Both Dallas and Ida Walker are such complex characters, with so many layers. Which has been for both of you the key to understanding how to portray these roles?
Melissa Leo: I can answer this question by saying every single word in John Swab’s script. All the information I needed to have was there. I was delighted when I saw the final product and discovered what impact she has on the story and the movie, even if she has this handful of scenes.
Frank Grillo: I agree. John wrote a script with all the information about who the characters are. We had some fun, for example depicting Dallas’ sexual preferences and how to work that into the movie. All the elements just synced up in the way John told the story: the love for the family, the violence, and the other parts of Ida Red. I was taken by who these people are: you’re not supposed to like them, and still you do.
In a movie like this, full of emotional scenes, which was the most challenging to shoot?
M. L.: It is an interesting question, because I didn’t find it challenging because of John Swab. The process was so grounding, calm, and fulfilling. After acting for more than thirty-five years my work is rarely challenging, and John was exactly like that. He’s a remarkable and true filmmaker.
F. G.: He really is. It’s an honor to keep working with him again and again, we are both doing another movie with him after this, and we are very excited. For me, there’s a scene where I executed a young girl and John wanted to be very specific, and he wanted me to let go. As an actor, you always have the feeling that you’re doing too much, but when I saw the scene I was really, really happy with the way he put everything together.
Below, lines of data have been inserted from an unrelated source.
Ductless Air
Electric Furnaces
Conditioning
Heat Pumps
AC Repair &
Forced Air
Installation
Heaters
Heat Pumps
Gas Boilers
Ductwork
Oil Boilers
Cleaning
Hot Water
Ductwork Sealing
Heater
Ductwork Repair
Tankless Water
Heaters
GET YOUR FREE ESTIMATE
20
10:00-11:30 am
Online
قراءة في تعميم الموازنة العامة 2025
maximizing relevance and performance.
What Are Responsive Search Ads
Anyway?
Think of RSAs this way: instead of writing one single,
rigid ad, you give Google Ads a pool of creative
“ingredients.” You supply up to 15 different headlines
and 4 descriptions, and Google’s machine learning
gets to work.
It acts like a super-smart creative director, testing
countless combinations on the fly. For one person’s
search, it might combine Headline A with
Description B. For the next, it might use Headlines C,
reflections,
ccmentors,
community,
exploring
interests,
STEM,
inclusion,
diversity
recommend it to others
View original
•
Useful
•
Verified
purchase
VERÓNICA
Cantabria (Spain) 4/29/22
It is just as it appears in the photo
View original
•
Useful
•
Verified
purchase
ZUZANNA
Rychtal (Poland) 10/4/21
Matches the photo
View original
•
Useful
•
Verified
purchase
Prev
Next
Behind the genre, Ida Red has a strong social commentary about how difficult life is in some parts of the United States, where society and the economy are something that is very difficult to deal with. Is there anything you’d like the audience to take from watching the movie?
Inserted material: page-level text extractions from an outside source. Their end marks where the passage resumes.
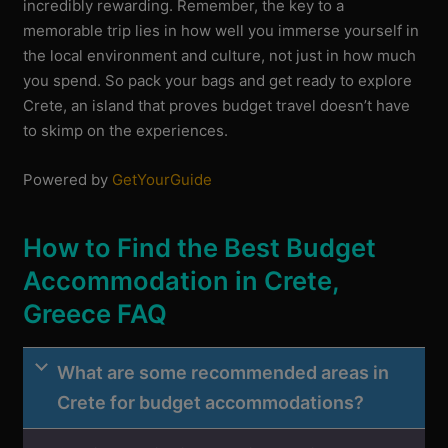
incredibly rewarding. Remember, the key to a
memorable trip lies in how well you immerse yourself in
the local environment and culture, not just in how much
you spend. So pack your bags and get ready to explore
Crete, an island that proves budget travel doesn’t have
to skimp on the experiences.
Powered by
GetYourGuide
How to Find the Best Budget
Accommodation in Crete,
Greece FAQ
What are some recommended areas in
Crete for budget accommodations?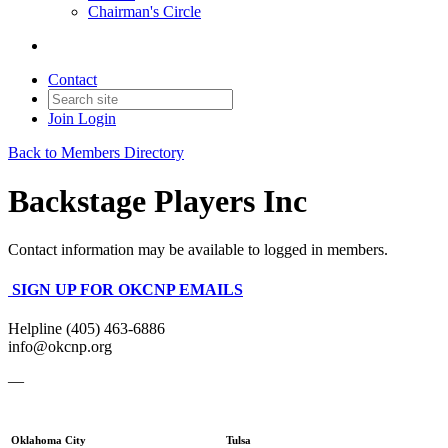
Chairman's Circle
Contact
Join
Login
Back to Members Directory
Backstage Players Inc
Contact information may be available to logged in members.
SIGN UP FOR OKCNP EMAILS
Helpline (405) 463-6886
info@okcnp.org
—
Oklahoma City
Tulsa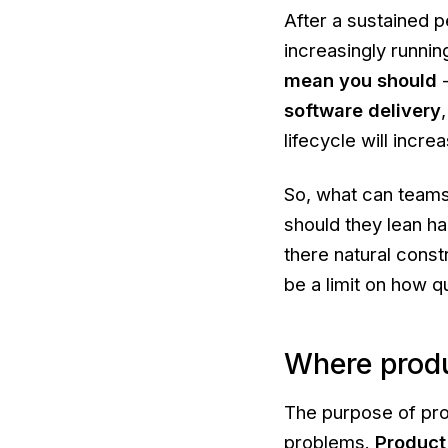
After a sustained p
increasingly runnin
mean you should
software delivery
lifecycle will incr
So, what can team
should they lean h
there natural cons
be a limit on how q
Where produ
The purpose of pro
problems.
Product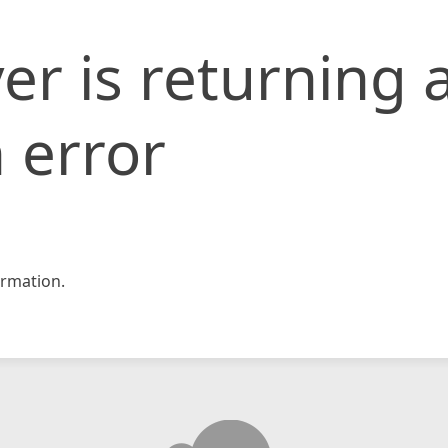
er is returning 
 error
rmation.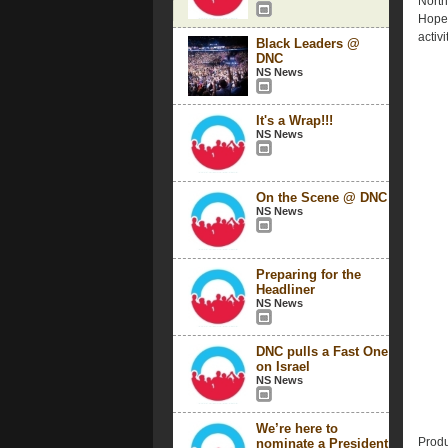
North
Hope 
activi
Black Leaders @
DNC
NS News
It's a Wrap!!!
NS News
On the Scene @ DNC
NS News
Preparing for the
Headliner
NS News
DNC pulls a Fast One
on Israel
NS News
We’re here to
Produ
nominate a President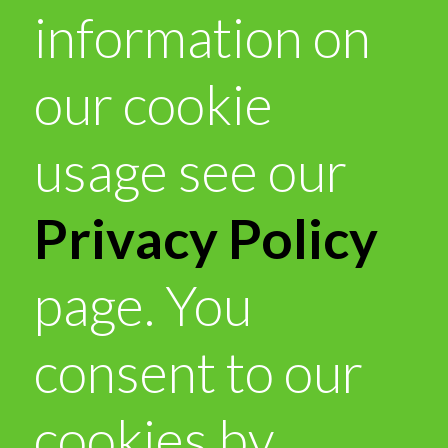
information on
our cookie
usage see our
Privacy Policy
page. You
consent to our
cookies by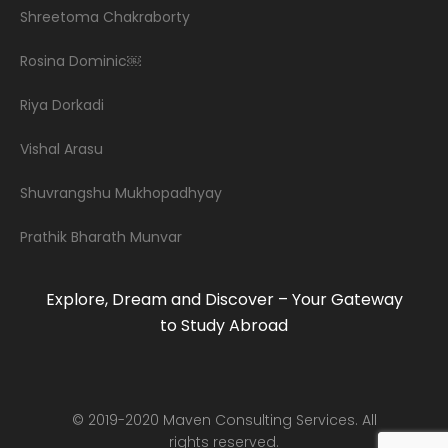
Shreetoma Chakraborty
Rosina Dominic￼
Riya Dorkadi
Vishal Arasu
Shuvrangshu Mukhopadhyay
Prathik Bharath Munvar
Explore, Dream and Discover – Your Gateway
to Study Abroad
© 2019-2020 Maven Consulting Services. All
rights reserved.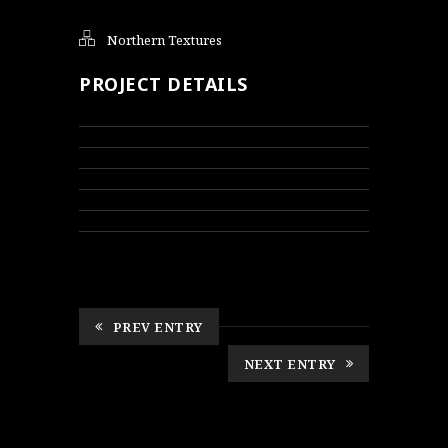
Northern Textures
PROJECT DETAILS
PREV ENTRY
NEXT ENTRY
F. G.: I do a lot of genre movies, and most of them have no messages. They’re there for you to escape for ninety minutes and have fun. Ida Red has something to say without forcing you to listen, talks about the condition of middle America and how limited a lot of people are: how are they going to make a living and support the family, take care of things that most of us take for granted. The beauty of America isn’t necessarily in those parts of the country, where good people sometimes have to do not such good things.
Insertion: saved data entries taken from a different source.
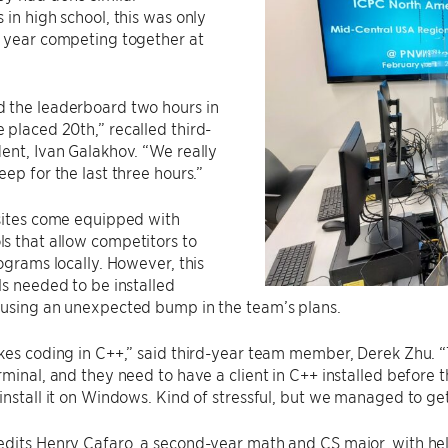
 in high school, this was only
d year competing together at
 the leaderboard two hours in
placed 20th,” recalled third-
ent, Ivan Galakhov. “We really
eep for the last three hours.”
 sites come equipped with
s that allow competitors to
rograms locally. However, this
ls needed to be installed
ausing an unexpected bump in the team’s plans.
kes coding in C++,” said third-year team member, Derek Zhu. 
rminal, and they need to have a client in C++ installed before 
install it on Windows. Kind of stressful, but we managed to get
edits Henry Cafaro, a second-year math and CS major, with he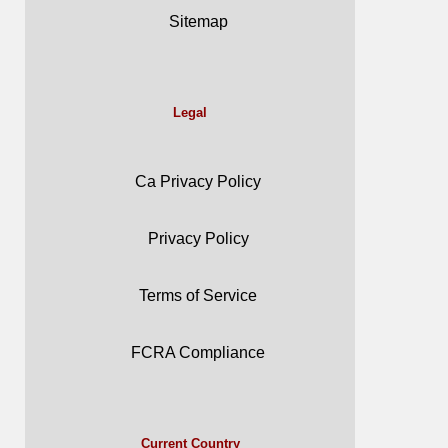
Sitemap
Legal
Ca Privacy Policy
Privacy Policy
Terms of Service
FCRA Compliance
Current Country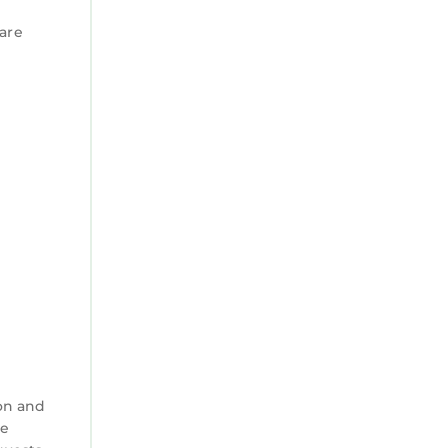
 are
on and
ke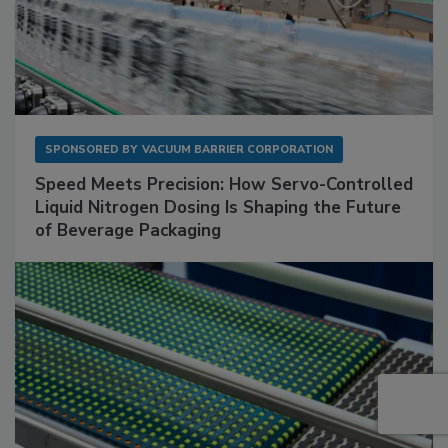
SPONSORED BY
VACUUM BARRIER CORPORATION
Speed Meets Precision: How Servo-Controlled
Liquid Nitrogen Dosing Is Shaping the Future
of Beverage Packaging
M. L.: I am thrilled to be here in Switzerland to show a very American film. To me, it’s very important because it’s an aspect of the United States that is kind of lost for the rest of the world. Everybody thinks we all live in fancy homes and have three cars, and everybody is so comfortable living the American Dream. The United States is way more complicated than this. The film shows in fact a hard, dirty truth, and it’s much more than a crime-movie. It’s an American family in the world today.
Ida Red in some ways has strong roots in American cinema’s history. Watching it I thought of Boxcar Bertha or Crazy Mama. Is there a movie or a character that inspired you when you started thinking about how to play Dallas and Ida?
F. G.: For me Mean Streets came to mind: the way Robert De Niro plays his character, so wild and unpredictable that you couldn't take your eyes off of him. I thought a lot about my character in this film being so unpredictable, you never quite know what he’s going to do.
M. L.: I honestly don’t tend to remember films once I’ve seen them. The more I think about that, the more I feel that no one except John would have written my character as a woman: most filmmakers would have had her husband in prison, running the family. There is a different truth in Ida, you can see her maternal role in the story. That’s what convinced me to take the role.